ZFIN ID: ZDB-PUB-011109-3
In vivo imaging of zebrafish reveals differences in the spinal networks for escape and swimming movements
Ritter, D.A., Bhatt, D.H., and Fetcho, J.R.
Date: 2001
Source: The Journal of neuroscience : the official journal of the Society for Neuroscience   21(22): 8956-8965 (Journal)

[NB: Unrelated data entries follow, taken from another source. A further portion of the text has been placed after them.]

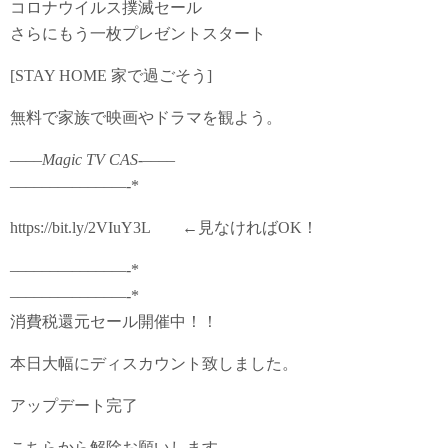
コロナウイルス撲滅セール
さらにもう一枚プレゼントスタート
[STAY HOME 家で過ごそう]
無料で家族で映画やドラマを観よう。
–
–
–
–
Magic TV CAS-
–
–
–
–
–
–
–
–
–
–
—
–
–
–
–
–
—
-*
https://bit.ly/2VIuY3L ←見なければOK！
–
–
–
–
–
–
—
–
–
–
–
–
—
-*
–
–
–
–
–
–
—
–
–
–
–
–
—
-*
消費税還元セール開催中！！
本日大幅にディスカウント致しました。
アップデート完了
こちらから解除お願いします。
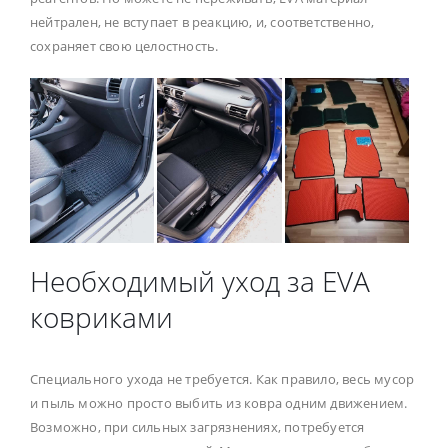
нейтрален, не вступает в реакцию, и, соответственно,
сохраняет свою целостность.
Необходимый уход за EVA
ковриками
Специального ухода не требуется. Как правило, весь мусор
и пыль можно просто выбить из ковра одним движением.
Возможно, при сильных загрязнениях, потребуется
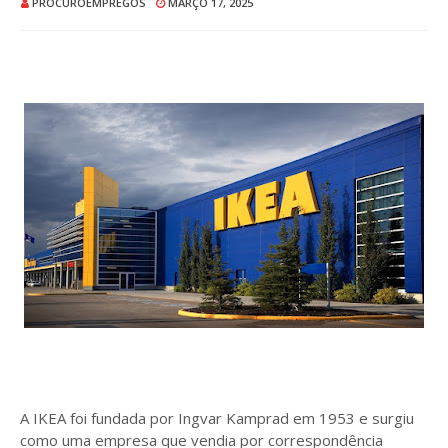
PROCUROEMPREGOS
MARÇO 17, 2025
A IKEA foi fundada por Ingvar Kamprad em 1953 e surgiu
como uma empresa que vendia por correspondência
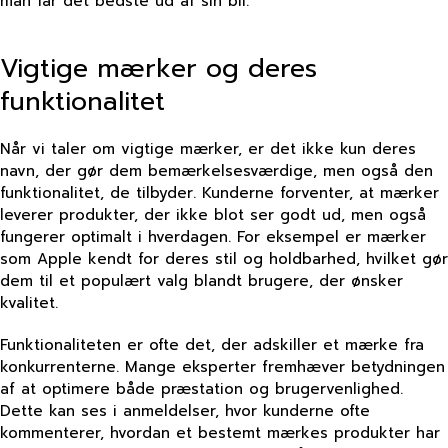
man får det bedste ud af sin bil.
Vigtige mærker og deres
funktionalitet
Når vi taler om vigtige mærker, er det ikke kun deres
navn, der gør dem bemærkelsesværdige, men også den
funktionalitet, de tilbyder. Kunderne forventer, at mærker
leverer produkter, der ikke blot ser godt ud, men også
fungerer optimalt i hverdagen. For eksempel er mærker
som Apple kendt for deres stil og holdbarhed, hvilket gør
dem til et populært valg blandt brugere, der ønsker
kvalitet.
Funktionaliteten er ofte det, der adskiller et mærke fra
konkurrenterne. Mange eksperter fremhæver betydningen
af at optimere både præstation og brugervenlighed.
Dette kan ses i anmeldelser, hvor kunderne ofte
kommenterer, hvordan et bestemt mærkes produkter har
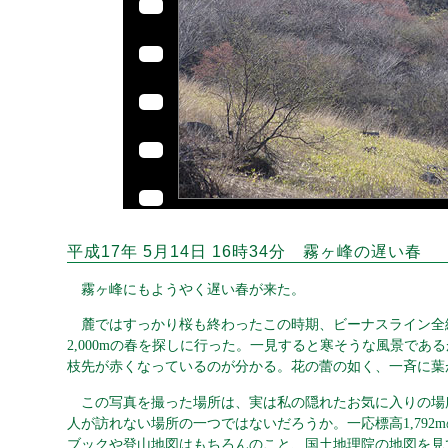
平成17年 5月14日 16時34分 霧ヶ峰の遅い春
霧ヶ峰にもようやく遅い春が来た。
麓ではすっかり桜も終わったこの時期、ビーナスライン全
2,000mの春を探しに行った。一見すると寒そうな風景であ
枝先が赤くなっているのが分かる。花の蕾の如く、一斉に葉
この写真を撮った場所は、実は私の隠れたお気に入りの場
人が訪れない場所の一つではないだろうか。一応標高1,792
ブックや登山地図はもちろんのこと、国土地理院の地図を見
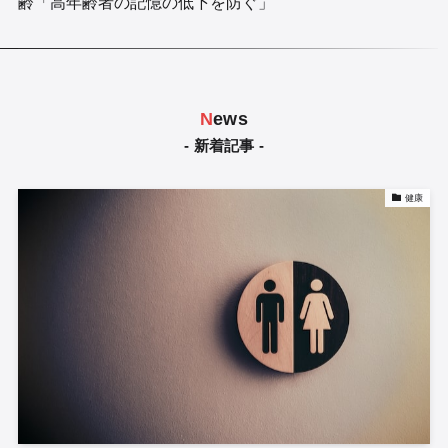
齢「高年齢者の記憶の低下を防ぐ」
N
ews
- 新着記事 -
健康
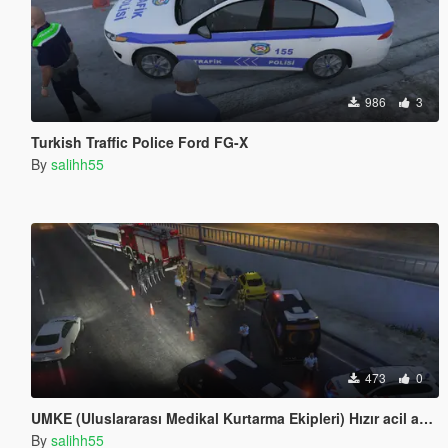
986
3
Turkish Traffic Police Ford FG-X
By
salihh55
473
0
UMKE (Uluslararası Medikal Kurtarma Ekipleri) Hızır acil ambulans
By
salihh55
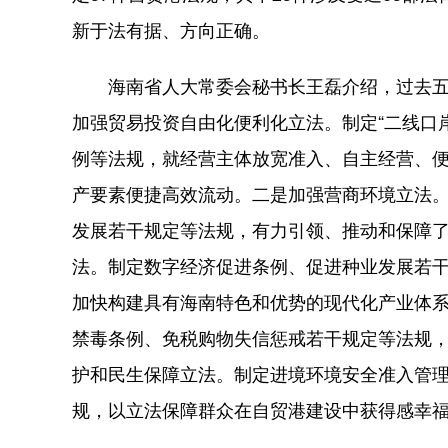
新于法有据、方向正确。
海南省人大常委会秘书长王磊介绍，过去五
加强贸易投资自由化便利化立法。制定“二线口
例等法规，就经营主体放宽准入、自主经营、
产要素便捷高效流动。二是加强营商环境立法
发展若干规定等法规，有力引领、推动和保障
法。制定数字经济促进条例、促进种业发展若
加快构建具有海南特色和优势的现代化产业体
禁毒条例、免税购物失信惩戒若干规定等法规
护和民生保障立法。制定进境环境安全准入管
规，以立法保障群众在自贸港建设中获得感幸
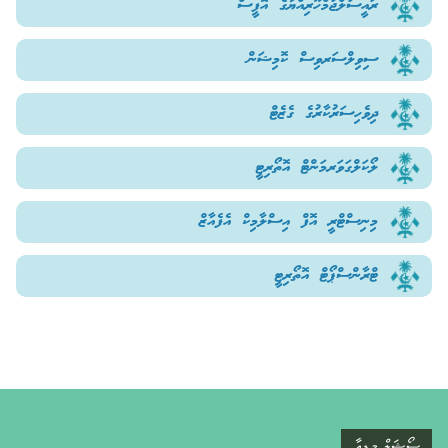
ރައީސުލްޖުމްހޫރިއްޔާގެ އޮފީސް
ސިވިލްސަރވިސް ކޮމިޝަން
ދިވެހިސަރުކާރުގެ ގެޒެޓް
ލޯކަލްގަވަރމަންޓް އޮތޯރިޓީ
މިނިސްޓްރީ އޮފް އިސްލާމިކް އެފެއާޒް
ޓްރާންސްޕޯޓް އޮތޯރިޓީ
ސޯޝަލް މީޑިއާ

Registered Authors: Bhatt, Dimple, Fetcho, Joseph R., Ritter, Dale
Keywords: interneurons; calcium imaging; zebrafish; spinal cord; escape; swimming
MeSH Terms:
  • Agar
  • Animals
  • Calcium/metabolism
  • Escape Reaction/physiology*
  • Fluorescent Dyes
  • Interneurons/physiology*
  • Larva
  • Microscopy, Video
  • Nerve Net/cytology
  • Nerve Net/physiology*
  • Restraint, Physical/methods
  • Spinal Cord/cytology
  • Spinal Cord/physiology*
  • Swimming/physiology*
  • Zebrafish
PubMed: 11698606
Most studies of spinal interneurons in vertebrate motor circuits have focused on the activity of interneurons in a single motor behavior. As a result, relatively little is known about the extent to which particular classes of spinal interneurons participate in different behaviors. Similarities between the morphology and connections of interneurons activated in swimming and escape movements in different fish and amphibians led to the hypothesis that spinal interneurons might be shared by these behaviors. To test this hypothesis, we took advantage of the optical transparency of zebrafish larvae and developed a new preparation in which we could use confocal calcium imaging to monitor the activity of individual identified interneurons noninvasively, while we simultaneously filmed the movements of the fish with a high-speed digital camera. With this approach, we could directly examine the involvement of individual interneurons in different motor behaviors. Our work revealed unexpected differences in the interneurons activated in swimming and escape behaviors. The observations lead to predictions of different behavioral roles for particular classes of spinal interneurons that can eventually be tested directly in zebrafish by using laser ablations or mutant lines with interneuronal deficits.